GIVEN DATA:
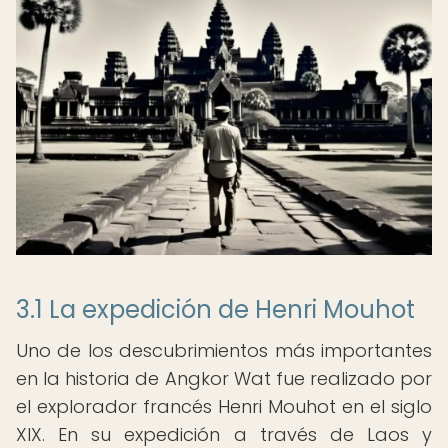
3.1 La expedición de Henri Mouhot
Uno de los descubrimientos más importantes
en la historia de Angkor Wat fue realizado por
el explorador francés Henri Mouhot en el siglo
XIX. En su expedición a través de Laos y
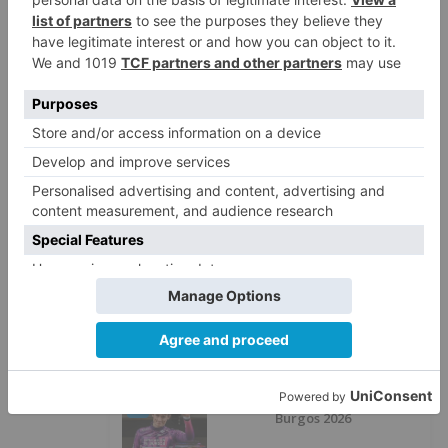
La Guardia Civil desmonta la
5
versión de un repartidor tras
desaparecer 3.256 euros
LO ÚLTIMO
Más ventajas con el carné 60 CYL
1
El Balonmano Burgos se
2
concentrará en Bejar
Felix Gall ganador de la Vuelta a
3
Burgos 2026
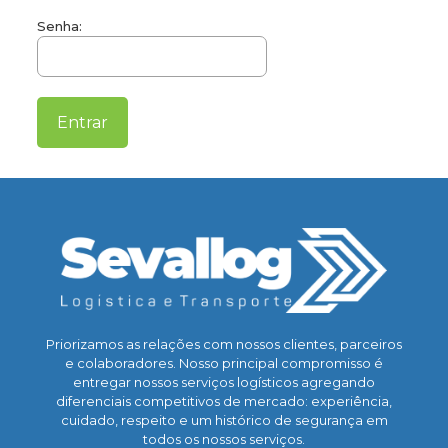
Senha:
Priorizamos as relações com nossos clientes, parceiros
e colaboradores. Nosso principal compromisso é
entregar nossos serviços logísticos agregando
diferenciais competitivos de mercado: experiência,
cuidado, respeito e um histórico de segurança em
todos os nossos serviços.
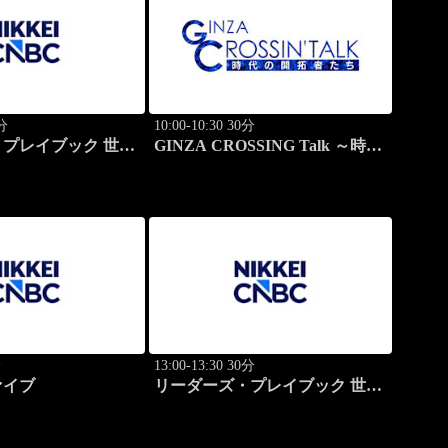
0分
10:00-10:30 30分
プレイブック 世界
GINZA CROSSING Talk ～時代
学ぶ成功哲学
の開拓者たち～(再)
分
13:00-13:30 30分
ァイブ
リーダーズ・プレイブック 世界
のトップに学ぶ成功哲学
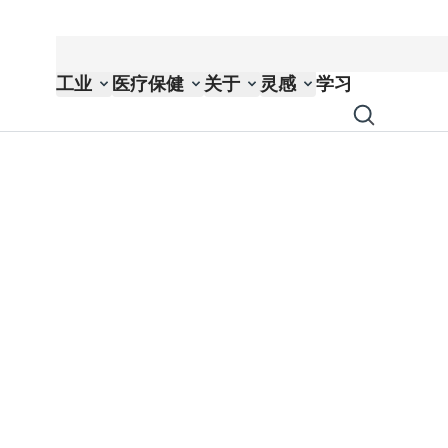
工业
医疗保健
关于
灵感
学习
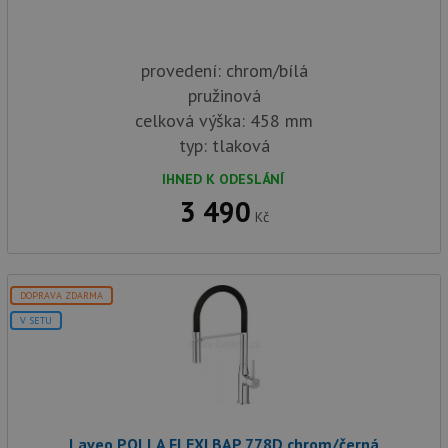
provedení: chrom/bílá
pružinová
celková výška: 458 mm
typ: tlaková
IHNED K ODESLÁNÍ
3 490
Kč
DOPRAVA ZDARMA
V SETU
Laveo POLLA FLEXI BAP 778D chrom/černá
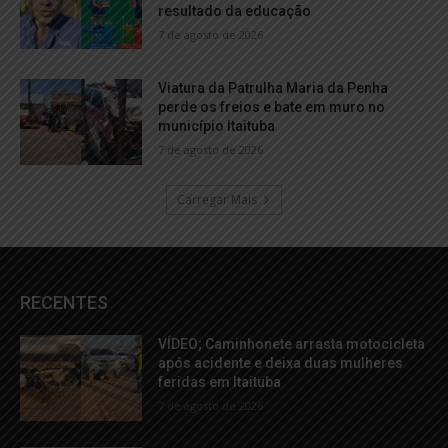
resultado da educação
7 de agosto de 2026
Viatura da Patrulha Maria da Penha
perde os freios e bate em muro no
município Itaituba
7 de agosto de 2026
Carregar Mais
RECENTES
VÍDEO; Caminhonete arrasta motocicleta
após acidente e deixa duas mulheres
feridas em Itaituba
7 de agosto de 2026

EXERCISE AIM: Would you transcribe each of the entries exactly, skipping the pictures?

RESPONSE TO THIS TASK:
3.1 La expedición de Henri Mouhot
Uno de los descubrimientos más importantes
en la historia de Angkor Wat fue realizado por
el explorador francés Henri Mouhot en el siglo
XIX. En su expedición a través de Laos y
La Guardia Civil desmonta la
5
versión de un repartidor tras
desaparecer 3.256 euros
LO ÚLTIMO
Más ventajas con el carné 60 CYL
1
El Balonmano Burgos se
2
concentrará en Bejar
Felix Gall ganador de la Vuelta a
3
Burgos 2026
Senha:
Priorizamos as relações com nossos clientes, parceiros
e colaboradores. Nosso principal compromisso é
entregar nossos serviços logísticos agregando
diferenciais competitivos de mercado: experiência,
cuidado, respeito e um histórico de segurança em
todos os nossos serviços.
0分
10:00-10:30 30分
プレイブック 世界
GINZA CROSSING Talk ～時代
学ぶ成功哲学
の開拓者たち～(再)
分
13:00-13:30 30分
ァイブ
リーダーズ・プレイブック 世界
のトップに学ぶ成功哲学
工业
医疗保健
关于
灵感
学习
provedení: chrom/bílá
pružinová
celková výška: 458 mm
typ: tlaková
IHNED K ODESLÁNÍ
3 490
Kč
DOPRAVA ZDARMA
V SETU
Laveo POLLA FLEXI BAP 778D chrom/černá
resultado da educação
7 de agosto de 2026
Viatura da Patrulha Maria da Penha
perde os freios e bate em muro no
município Itaituba
7 de agosto de 2026
Carregar Mais
RECENTES
VÍDEO; Caminhonete arrasta motocicleta
após acidente e deixa duas mulheres
feridas em Itaituba
7 de agosto de 2026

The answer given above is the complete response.